Cancer is a complex disease involving uncontrolled cell growth, with T cell receptors (TCRs) playing a crucial role in recognizing antigens, including those related to cancer.
Advancements in sequencing technologies have allowed for detailed profiling of TCR repertoires, leading to the discovery of potent anti-cancer TCRs and the development of TCR-based immunotherapies.
Analyzing T-cell protein sequences presents challenges due to their shorter lengths, necessitating efficient representations.
A proposed solution involves generating chaos-enhanced kaleidoscopic images from protein sequences using Chaos Game Representation (CGR).
The Deep Learning Assisted Analysis of Protein Sequences Using Chaos Enhanced Kaleidoscopic Images (DANCE) method enables visualization of protein sequences by applying chaos game rules around a central point.
The DANCE method is utilized to classify TCR protein sequences associated with specific cancer cells, leveraging the immune response of TCRs against cancer.

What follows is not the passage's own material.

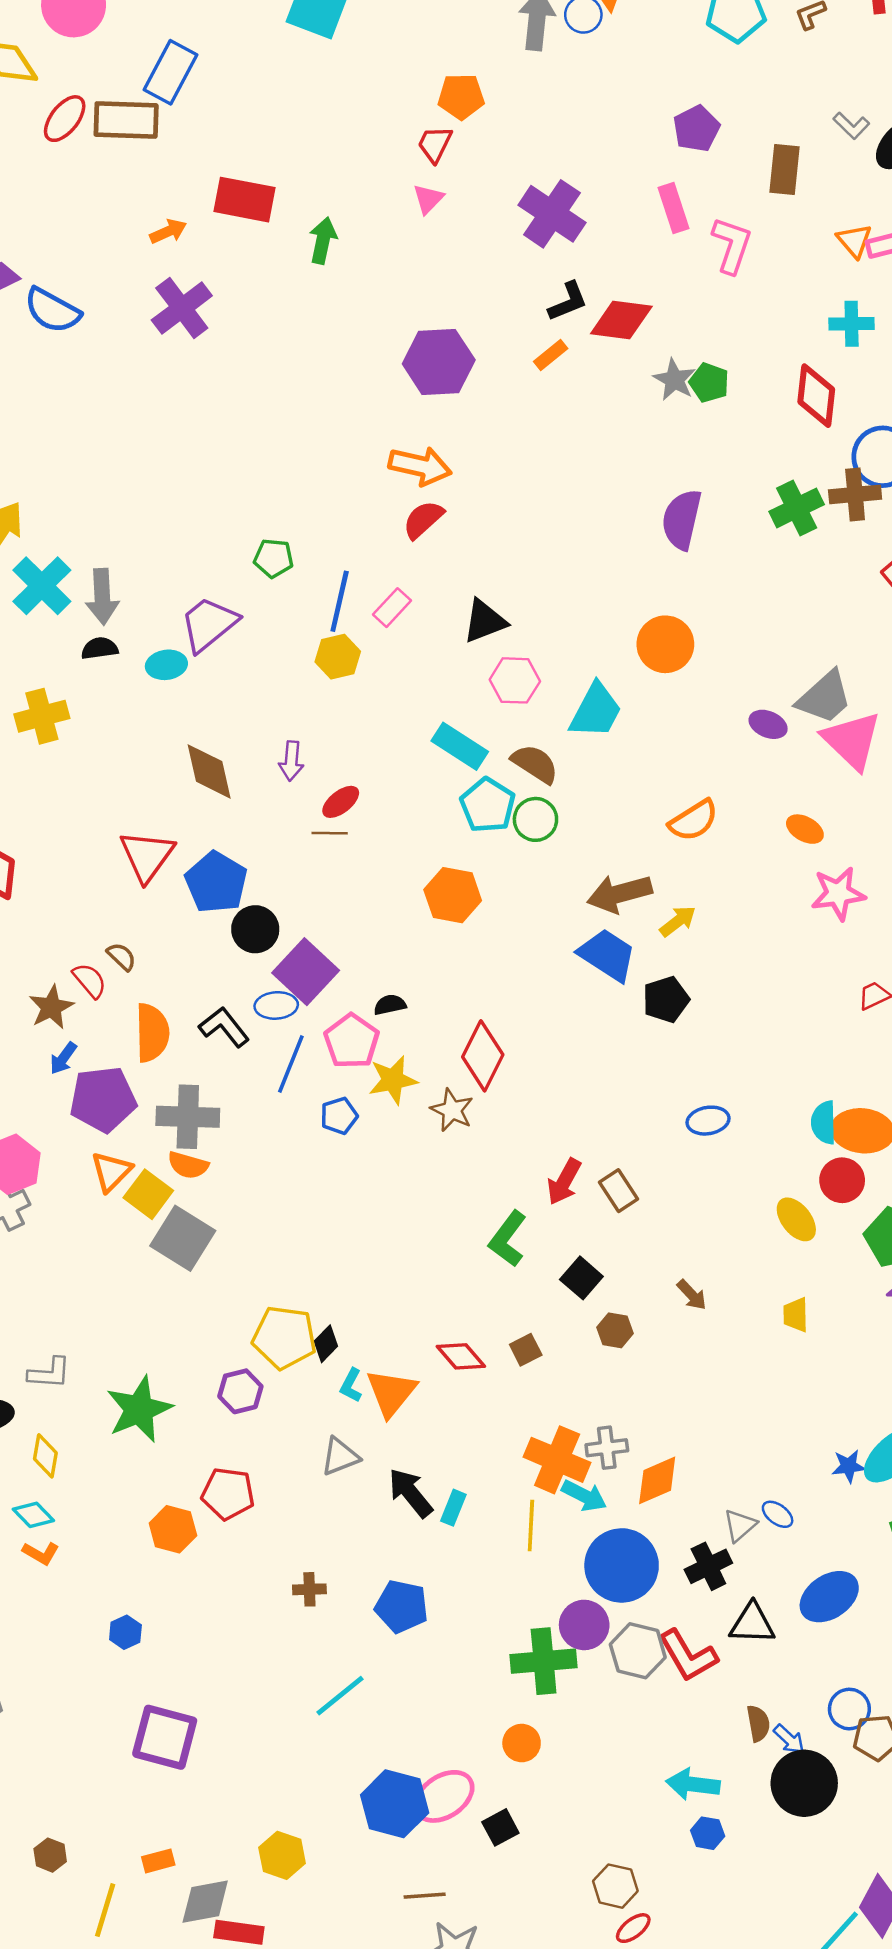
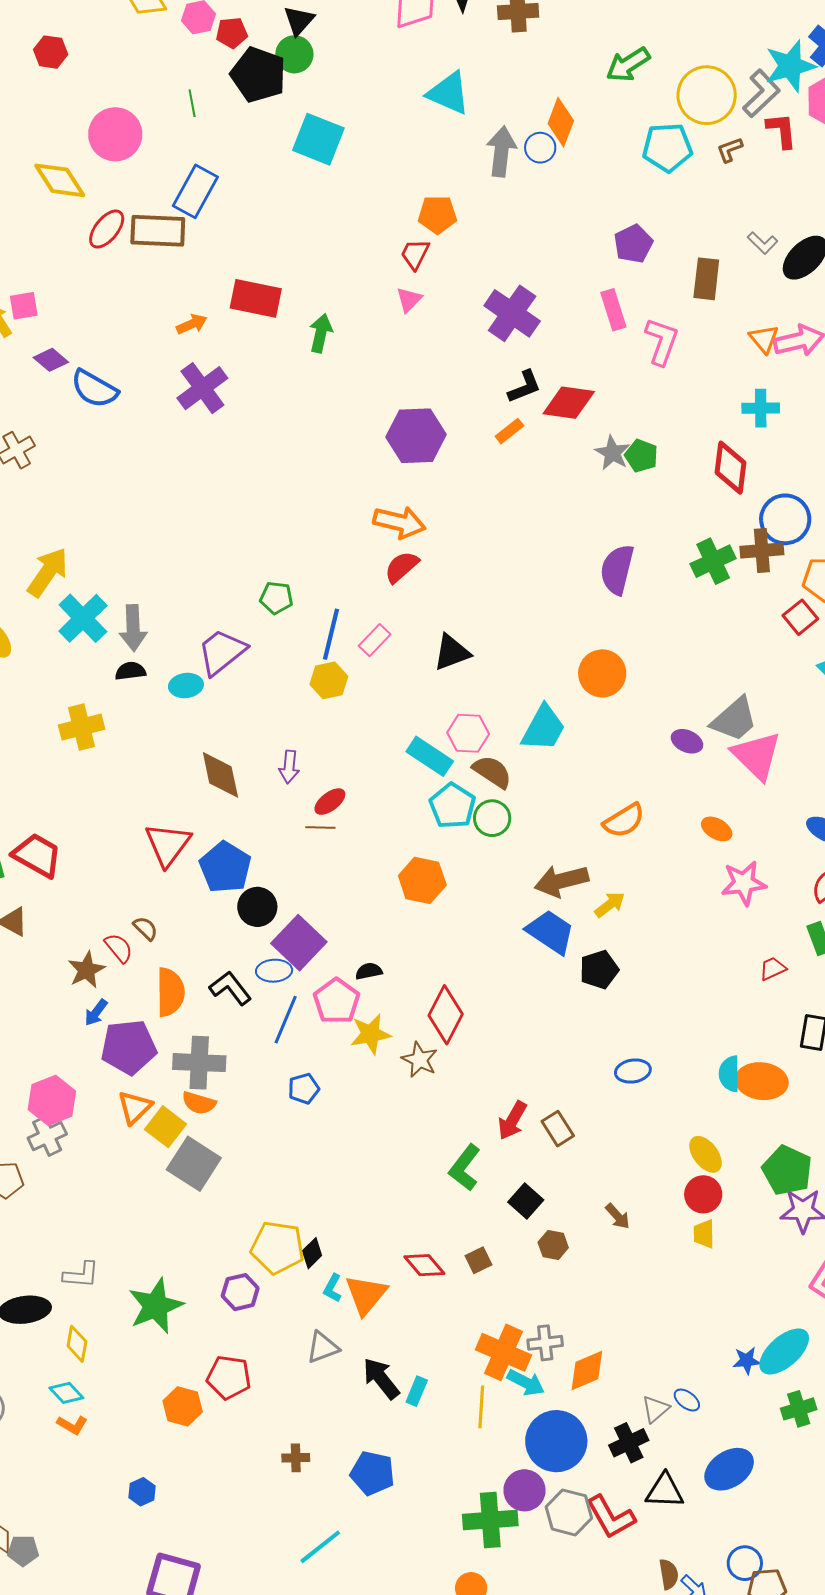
pink hexagon: (515, 680) -> (468, 733), moved
blue pentagon: (339, 1116) -> (304, 1089), moved
red circle: (842, 1180) -> (703, 1194), moved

TCR sequences are transformed into images via the DANCE method, and deep-learning vision models are employed for classification, linking visual patterns in the images with underlying protein properties.

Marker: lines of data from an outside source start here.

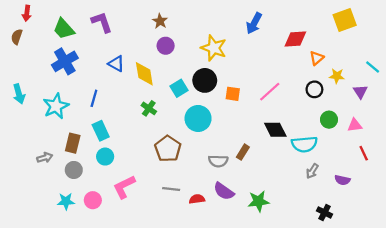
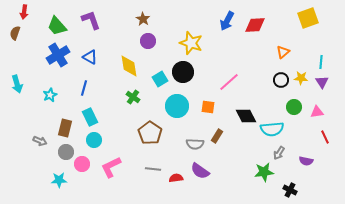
red diamond: (295, 39) -> (255, 25), moved
blue triangle: (116, 64) -> (90, 57), moved
cyan line: (373, 67) -> (321, 62), moved, turned 56
yellow star: (337, 76) -> (301, 78), moved
pink line: (270, 92) -> (229, 82), moved
orange square: (233, 94) -> (208, 107), moved
cyan star: (56, 106) -> (50, 95), size x0.6
gray arrow: (45, 158) -> (40, 141), turned 40
pink circle: (93, 200) -> (82, 164), moved
green star: (258, 201) -> (264, 172), moved

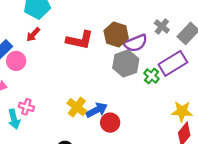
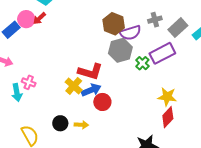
gray cross: (162, 26) -> (155, 20), turned 32
red L-shape: (80, 40) -> (90, 72), moved
pink circle: (16, 61) -> (26, 19), moved

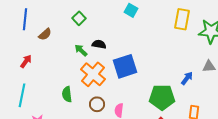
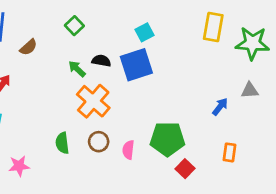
cyan square: (131, 10) -> (144, 32), moved, turned 32
blue square: (125, 66) -> (136, 65), moved
green semicircle: (67, 94) -> (62, 143), moved
green pentagon: (162, 97) -> (167, 139), moved

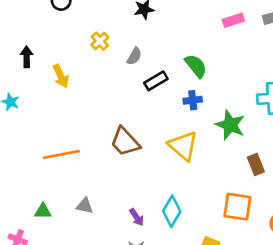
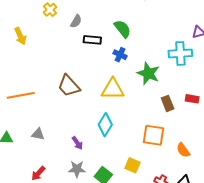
black rectangle: (156, 81) -> (92, 40), turned 36
blue cross: (193, 100) -> (120, 55), turned 32
yellow triangle: (183, 146) -> (113, 89), turned -40
cyan diamond: (172, 211) -> (105, 125), moved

By combining CGR-based image generation with deep learning classification, this study introduces new possibilities in protein analysis.
The research project focuses on improving analysis techniques for T-cell protein sequences, particularly in the context of cancer immunity.
The DANCE method provides a unique visual representation of protein sequences, aiding in the exploration of TCR properties and their interactions with cancer cells.
The study highlights the significance of innovative approaches, such as chaos-enhanced kaleidoscopic images, in enhancing protein sequence analysis and classification.
Efficient representation of TCR sequences through image-based approaches allows for detailed analysis and classification using deep learning methods.
The integration of Chaos Game Representation and deep learning techniques offers a promising avenue for studying the relationship between visual patterns and protein properties.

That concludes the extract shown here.